Eu me esforçava, dizia alguma coisa que minha mente não acompanhava, e os ecos de vozes variadas também não faziam sentido. Apertava a mão daquele homem, como se fosse minha única esperança de vida, e ele falava palavras de consolo, bem, eu achava que era, seu tom de voz era calmo, não me lembro de ter soltado sua mão uma única vez, até perder a consciência.

▬☼▬

Uma sensação estranha percorreu meu corpo, senti um baque muito forte e tentei abrir os olhos, mas não obtive sucesso. Dor, muita dor, nunca senti nada igual, e a angústia de tentar abrir os olhos, tentando me comunicar e não conseguir, era um tormento. Estava tudo muito distante, muito confuso, vozes à minha volta, barulho, movimento, choro, mas nada daquilo me despertava o suficiente para sequer conseguir abrir os olhos.

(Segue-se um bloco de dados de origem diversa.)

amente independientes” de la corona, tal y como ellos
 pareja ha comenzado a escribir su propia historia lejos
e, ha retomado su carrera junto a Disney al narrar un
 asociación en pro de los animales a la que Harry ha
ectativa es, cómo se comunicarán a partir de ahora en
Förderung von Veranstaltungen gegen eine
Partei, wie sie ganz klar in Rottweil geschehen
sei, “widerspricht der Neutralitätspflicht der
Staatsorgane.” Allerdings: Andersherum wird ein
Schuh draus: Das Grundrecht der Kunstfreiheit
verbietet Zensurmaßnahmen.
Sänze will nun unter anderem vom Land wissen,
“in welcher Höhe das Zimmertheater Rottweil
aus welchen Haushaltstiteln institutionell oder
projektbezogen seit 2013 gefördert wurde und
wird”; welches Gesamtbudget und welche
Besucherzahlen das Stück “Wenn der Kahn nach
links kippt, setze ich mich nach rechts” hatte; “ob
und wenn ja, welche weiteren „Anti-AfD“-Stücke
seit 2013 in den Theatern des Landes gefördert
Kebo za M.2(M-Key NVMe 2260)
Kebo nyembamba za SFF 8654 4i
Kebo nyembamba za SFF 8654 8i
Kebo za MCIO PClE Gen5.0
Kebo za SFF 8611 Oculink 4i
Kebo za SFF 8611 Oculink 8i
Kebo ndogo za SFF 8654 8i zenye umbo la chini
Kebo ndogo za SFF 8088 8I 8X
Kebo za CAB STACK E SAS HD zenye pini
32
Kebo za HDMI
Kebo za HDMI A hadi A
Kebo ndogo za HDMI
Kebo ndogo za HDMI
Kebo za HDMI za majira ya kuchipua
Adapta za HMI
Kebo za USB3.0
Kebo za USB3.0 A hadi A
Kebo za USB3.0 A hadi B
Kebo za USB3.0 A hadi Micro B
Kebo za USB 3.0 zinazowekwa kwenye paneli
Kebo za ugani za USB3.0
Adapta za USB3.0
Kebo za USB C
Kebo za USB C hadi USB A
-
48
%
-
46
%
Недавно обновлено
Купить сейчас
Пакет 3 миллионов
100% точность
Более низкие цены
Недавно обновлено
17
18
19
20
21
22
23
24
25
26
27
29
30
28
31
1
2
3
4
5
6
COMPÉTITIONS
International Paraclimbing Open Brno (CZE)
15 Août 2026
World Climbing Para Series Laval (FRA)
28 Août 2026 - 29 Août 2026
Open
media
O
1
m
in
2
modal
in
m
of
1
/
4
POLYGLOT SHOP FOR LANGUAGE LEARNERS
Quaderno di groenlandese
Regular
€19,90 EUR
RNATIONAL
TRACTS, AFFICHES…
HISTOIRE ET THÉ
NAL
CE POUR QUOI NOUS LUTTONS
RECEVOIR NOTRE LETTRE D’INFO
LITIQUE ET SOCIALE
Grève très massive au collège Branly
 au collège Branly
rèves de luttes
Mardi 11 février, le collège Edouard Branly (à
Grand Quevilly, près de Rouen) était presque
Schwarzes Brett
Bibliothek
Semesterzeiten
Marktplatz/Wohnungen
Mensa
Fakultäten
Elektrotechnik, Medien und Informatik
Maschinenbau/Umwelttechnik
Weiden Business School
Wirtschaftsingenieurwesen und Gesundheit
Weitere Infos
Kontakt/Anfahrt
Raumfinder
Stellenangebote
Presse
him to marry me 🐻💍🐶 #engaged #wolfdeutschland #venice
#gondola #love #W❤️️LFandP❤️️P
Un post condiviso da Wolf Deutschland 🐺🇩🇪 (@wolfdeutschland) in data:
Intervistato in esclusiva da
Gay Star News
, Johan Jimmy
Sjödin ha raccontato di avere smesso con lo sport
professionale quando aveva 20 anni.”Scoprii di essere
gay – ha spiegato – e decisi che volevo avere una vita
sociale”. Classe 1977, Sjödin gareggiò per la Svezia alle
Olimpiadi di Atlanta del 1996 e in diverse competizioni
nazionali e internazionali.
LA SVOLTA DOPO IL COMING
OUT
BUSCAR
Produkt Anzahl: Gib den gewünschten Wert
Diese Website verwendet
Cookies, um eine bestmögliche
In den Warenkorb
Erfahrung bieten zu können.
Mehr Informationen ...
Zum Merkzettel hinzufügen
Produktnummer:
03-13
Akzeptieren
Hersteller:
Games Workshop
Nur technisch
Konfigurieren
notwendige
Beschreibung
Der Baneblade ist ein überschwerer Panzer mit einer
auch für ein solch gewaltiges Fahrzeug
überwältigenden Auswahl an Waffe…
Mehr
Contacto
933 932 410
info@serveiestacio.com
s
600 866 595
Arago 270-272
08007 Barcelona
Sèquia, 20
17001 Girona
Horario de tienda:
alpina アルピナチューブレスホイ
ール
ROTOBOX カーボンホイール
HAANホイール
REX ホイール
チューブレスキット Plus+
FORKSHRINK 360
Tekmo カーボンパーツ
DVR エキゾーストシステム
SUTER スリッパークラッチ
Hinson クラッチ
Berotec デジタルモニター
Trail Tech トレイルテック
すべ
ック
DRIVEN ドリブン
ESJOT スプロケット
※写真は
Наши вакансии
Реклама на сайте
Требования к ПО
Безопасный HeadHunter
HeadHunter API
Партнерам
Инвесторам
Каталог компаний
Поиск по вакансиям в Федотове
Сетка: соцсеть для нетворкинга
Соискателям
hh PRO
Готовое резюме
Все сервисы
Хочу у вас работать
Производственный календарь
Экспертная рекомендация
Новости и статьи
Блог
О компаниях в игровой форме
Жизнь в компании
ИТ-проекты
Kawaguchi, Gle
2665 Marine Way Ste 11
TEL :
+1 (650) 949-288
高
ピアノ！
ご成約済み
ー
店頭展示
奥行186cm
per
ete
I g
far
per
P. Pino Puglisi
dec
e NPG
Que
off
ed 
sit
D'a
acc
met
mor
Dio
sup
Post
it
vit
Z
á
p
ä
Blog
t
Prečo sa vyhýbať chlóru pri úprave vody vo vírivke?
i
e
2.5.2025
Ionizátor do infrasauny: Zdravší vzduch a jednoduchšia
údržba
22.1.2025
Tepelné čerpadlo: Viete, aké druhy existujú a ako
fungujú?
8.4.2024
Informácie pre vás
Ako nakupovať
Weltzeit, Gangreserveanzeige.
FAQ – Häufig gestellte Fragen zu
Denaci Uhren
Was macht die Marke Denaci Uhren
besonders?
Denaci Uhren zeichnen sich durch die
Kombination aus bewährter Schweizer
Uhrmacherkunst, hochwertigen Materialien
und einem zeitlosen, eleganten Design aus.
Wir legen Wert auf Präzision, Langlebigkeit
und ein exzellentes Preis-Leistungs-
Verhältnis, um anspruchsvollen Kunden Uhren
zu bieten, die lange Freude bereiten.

"A mãe está aqui, minha filha."

A voz de minha mãe ecoava distante em minha mente em meio a aquela escuridão em que me encontrava.

"Você vai sair dessa, princesinha do pai."

Cheguei até sentir a carícia feita pela mão de meu pai em meu rosto, mas o sono era tão profundo que não consegui reagir.

"O que eu faço da minha vida sem você?"

A voz de Rodolfo ecoava pela minha mente, e mais uma vez não consegui responder. Eu apenas ouvia lá ao longe, distante, cada vez mais distante, até que tudo ficou calmo, escuro, silencioso. Uma vez ou outra ouvia alguma coisa a minha volta, mas nada que fizesse sentido. Não sentia dor, medo, tristeza, nada. Era só um sono profundo, um vazio que foi se dissipando aos poucos até que, por fim, consegui enxergar a luz.

— Oi.

Pisquei várias vezes tentando me acostumar com a claridade. Estava tonta, bastante sonolenta, mas já conseguia manter os olhos abertos.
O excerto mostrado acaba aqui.